When a wireless engineer is asked to design a wireless network for a company, obviously we need a decent set of business requirements first in order for the engineer to know what to design for.
Once we have the floorplans for the building we can start performing the predictive modelling of this wireless network. However sometimes it is hard to predict how much the walls attenuate or how much signal loss the furniture is causing. We have a few options to get to know more accurate data.
Our first options is to start a predictive design and perform an AP on a Stick survey after, this method may become very time intensive if the walls are attenuating more than you estimated.
The second option we can do is perform a data collection survey first and use this data to draw our walls. Based on these measurements we can more accurately calculate attenuation of the walls.
As an example I surveyed in these offices to demonstrate how this works, first I used the iPad Pro and SideKick 2 to perform a data collection survey. Basically an Autopilot survey was performed in this survey while capturing data of the wireless environment.
This area contains 3 offices next to each other separated by a dry wall. (I did not go into 1 office ;-: ) With this survey information, I started drawing my walls on the map. As mentioned these offices exist of dry wall and interior glass so that’s the way I designed it on the floor plans.
The one thing we need to know now is, are these walls causing the amount of loss we estimated. Using the wall calibration tool in Ekahau AI Pro we can do this for all the walls of the same type. You can find the wall calibration tool in Actions / Wall Calibration. Once you run this, the tool is giving an overview of all the walls that have been used in the project. Below is the result of my data collection survey.
The dry walls I used in the offices looks very good, on 2.4GHz they are exactly 3.0dB while on 5GHz it says Ekahau AI Pro calculated the dry wall with 3.5dB.
The interior windows I use in the offices are actually very different from the default attenuation in Ekahau AI Pro. The default attenuation level for all frequency bands is 1dB but in the demo environment it shows the attenuation in 2.4GHz is 7dB and 4dB in 5Ghz.

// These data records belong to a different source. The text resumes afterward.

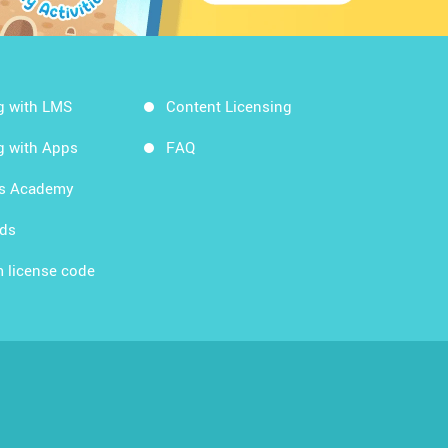
g with LMS
Content Licensing
g with Apps
FAQ
ds Academy
rds
 license code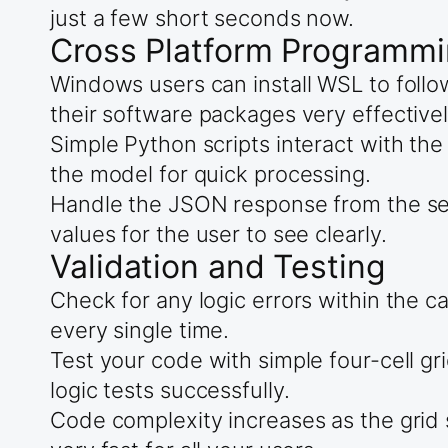
just a few short seconds now.
Cross Platform Programmi
Windows users can install WSL to fol
their software packages very effectivel
Simple Python scripts interact with the
the model for quick processing.
Handle the JSON response from the serv
values for the user to see clearly.
Validation and Testing
Check for any logic errors within the 
every single time.
Test your code with simple four-cell grid
logic tests successfully.
Code complexity increases as the grid 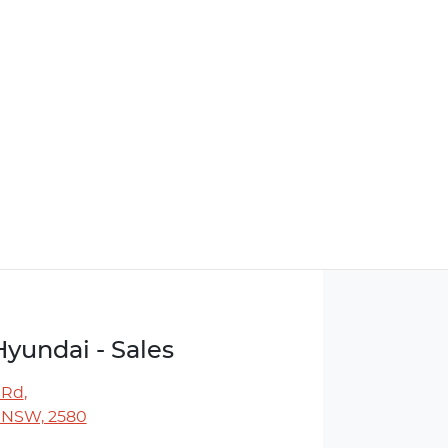
Hyundai - Sales
 Rd
,
 NSW, 2580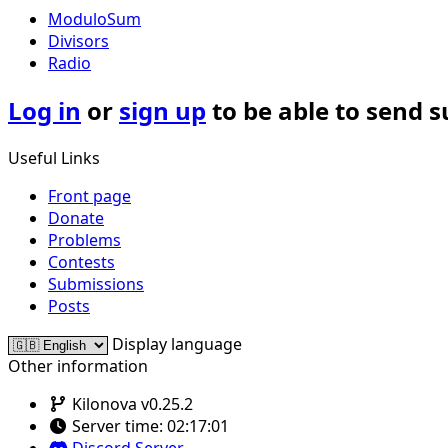
ModuloSum
Divisors
Radio
Log in
or
sign up
to be able to send 
Useful Links
Front page
Donate
Problems
Contests
Submissions
Posts
Display language
Other information
Kilonova v0.25.2
Server time:
02:17:01
Discord Server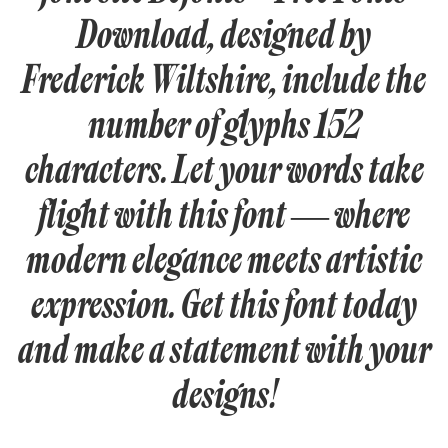
Download, designed by
Frederick Wiltshire, include the
number of glyphs 152
characters. Let your words take
flight with this font — where
modern elegance meets artistic
expression. Get this font today
and make a statement with your
designs!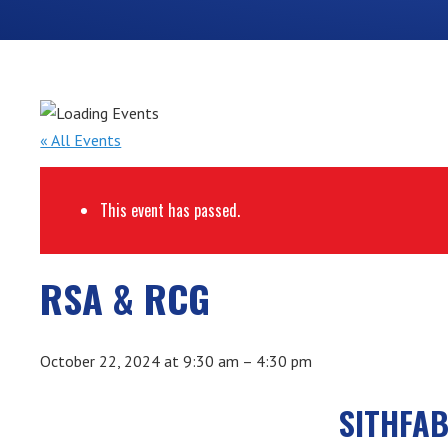
« All Events
This event has passed.
RSA & RCG
October 22, 2024
at
9:30 am
–
4:30 pm
SITHFAB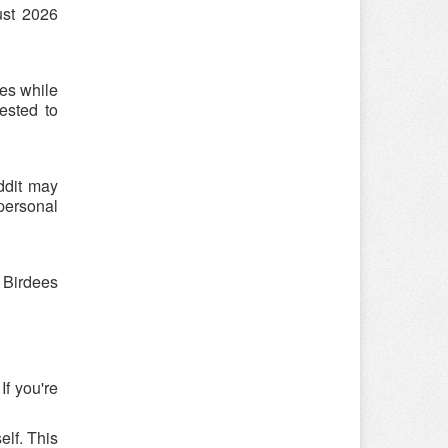
ust 2026
es while
ested to
ddit may
 personal
 Birdees
If you're
elf. This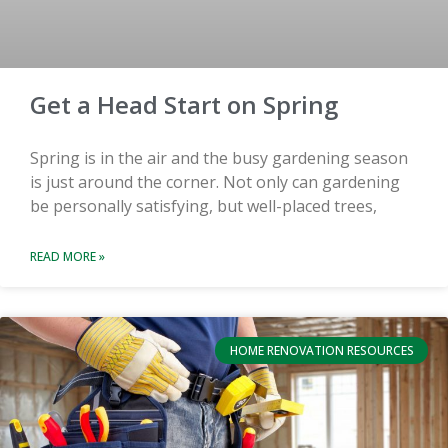
Get a Head Start on Spring
Spring is in the air and the busy gardening season
is just around the corner. Not only can gardening
be personally satisfying, but well-placed trees,
READ MORE »
HOME RENOVATION RESOURCES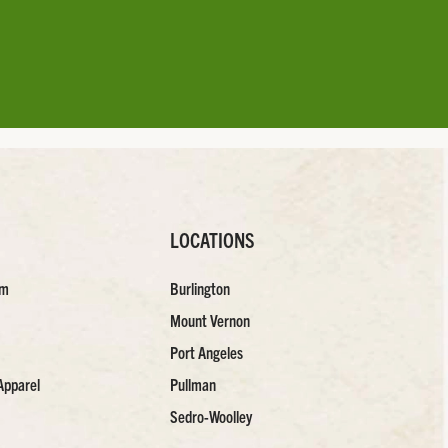
LOCATIONS
am
Burlington
Mount Vernon
Port Angeles
Apparel
Pullman
Sedro-Woolley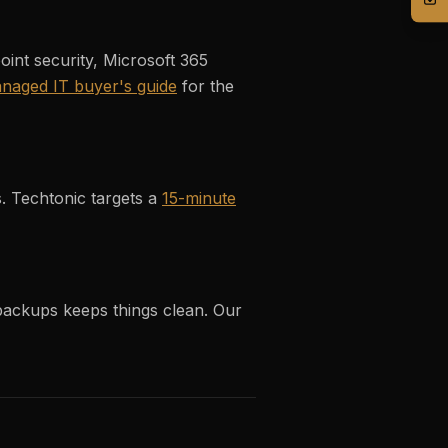
nt security, Microsoft 365
naged IT buyer's guide
for the
s. Techtonic targets a
15-minute
 backups keeps things clean. Our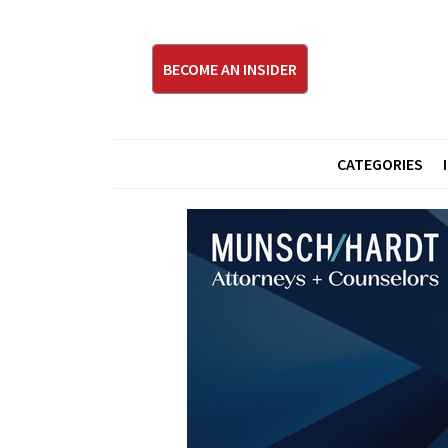
BECOME AN INSIDER
CATEGORIES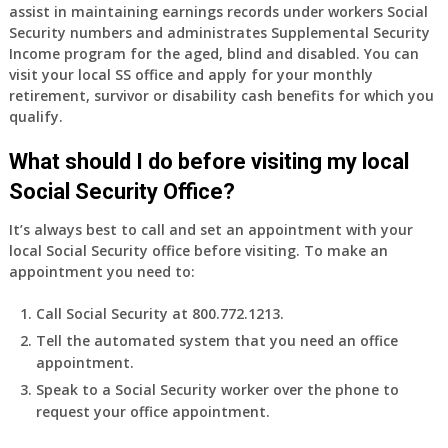
assist in maintaining earnings records under workers Social
Security numbers and administrates Supplemental Security
Income program for the aged, blind and disabled. You can
visit your local SS office and apply for your monthly
retirement, survivor or disability cash benefits for which you
qualify.
What should I do before visiting my local
Social Security Office?
It’s always best to call and set an appointment with your
local Social Security office before visiting. To make an
appointment you need to:
Call Social Security at 800.772.1213.
Tell the automated system that you need an office
appointment.
Speak to a Social Security worker over the phone to
request your office appointment.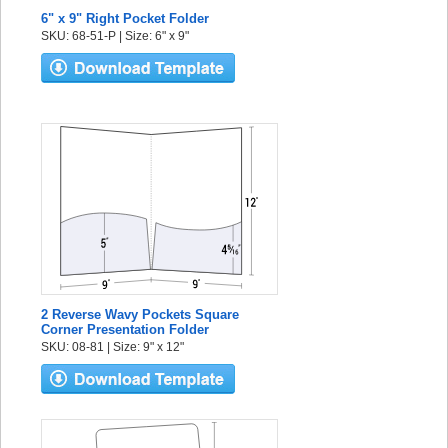
6" x 9" Right Pocket Folder
SKU: 68-51-P | Size: 6" x 9"
2 Reverse Wavy Pockets Square
Corner Presentation Folder
SKU: 08-81 | Size: 9" x 12"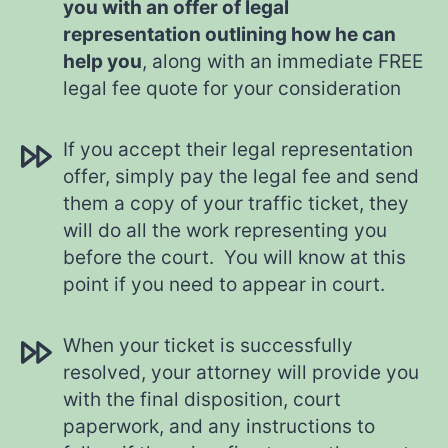
you with an offer of legal
representation outlining how he can
help you
, along with an immediate FREE
legal fee quote for your consideration
If you accept their legal representation
offer, simply pay the legal fee and send
them a copy of your traffic ticket, they
will do all the work representing you
before the court. You will know at this
point if you need to appear in court.
When your ticket is successfully
resolved, your attorney will provide you
with the final disposition, court
paperwork, and any instructions to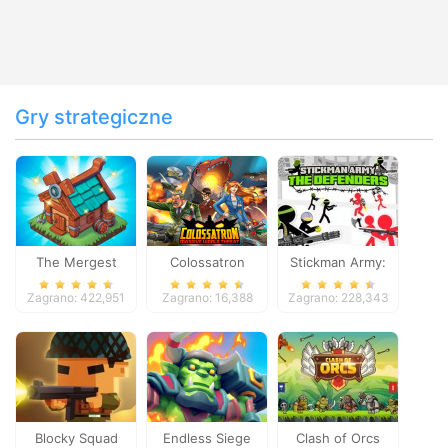
Gry strategiczne
The Mergest
Colossatron
Stickman Army:
Kingdom
The Defenders
Zagrano: 422,951
Zagrano: 16,388
Zagrano: 228,343
Blocky Squad
Endless Siege
Clash of Orcs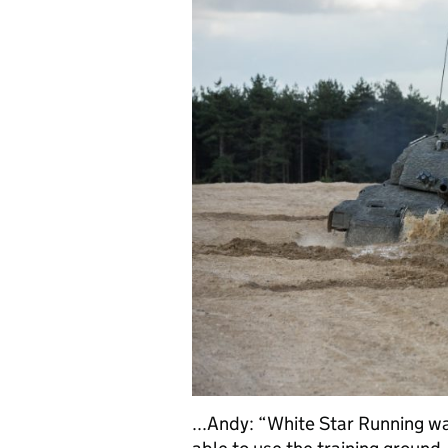
...Andy: “White Star Running w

If we open the settings for those 2 wall types we can see the values that have been applied, the name of the wall is changed. Now it says (Calibrated), what Ekahau AI Pro actually did is make a copy of the default dry wall with new settings.
What we did, using the Wall Calibration tool, is apply a value for all the walls of the same type. The thing we have to question ourselves, do all these walls have the same attenuation level as set by the Wall Calibration tool. The answer is no, Ekahau AI Pro is setting an average value measured for all the walls of the same type.
If we choose to apply these values, all the walls of that type will update with the same attenuation value. When we look at each wall separately we will notice the values probably will change once you calibrate each wall segment 1 by 1
It is possible in Ekahau AI Pro to calibrate each wall segment 1 by 1 just by right-clicking on it and select “Calibrate Attenuation”. This wall segment is updated now with a new value which is 6dB, which is a 3dB difference with the default Dry Wall.
With this action I have more accurate attenuation values for each wall segment. To make the wall calibration tool to be as accurate as possible you should follow some rules to create a great design.
- The data collection survey has to be completed with an Ekahau SideKick
- You should survey on both sides of the wall. If you enter a room, you should go around the room and walk next to the walls as close as possible.
- Scale has to be applied well and accurate.
- APs you want to compare against should be in your My Networks list.
To get better results i did some more measurements and walked next to the walls in all the offices
The wall calibration tool can help us to improve and create more accurate, great networks. Ekahau will continue to optimize this functionality to make it even better.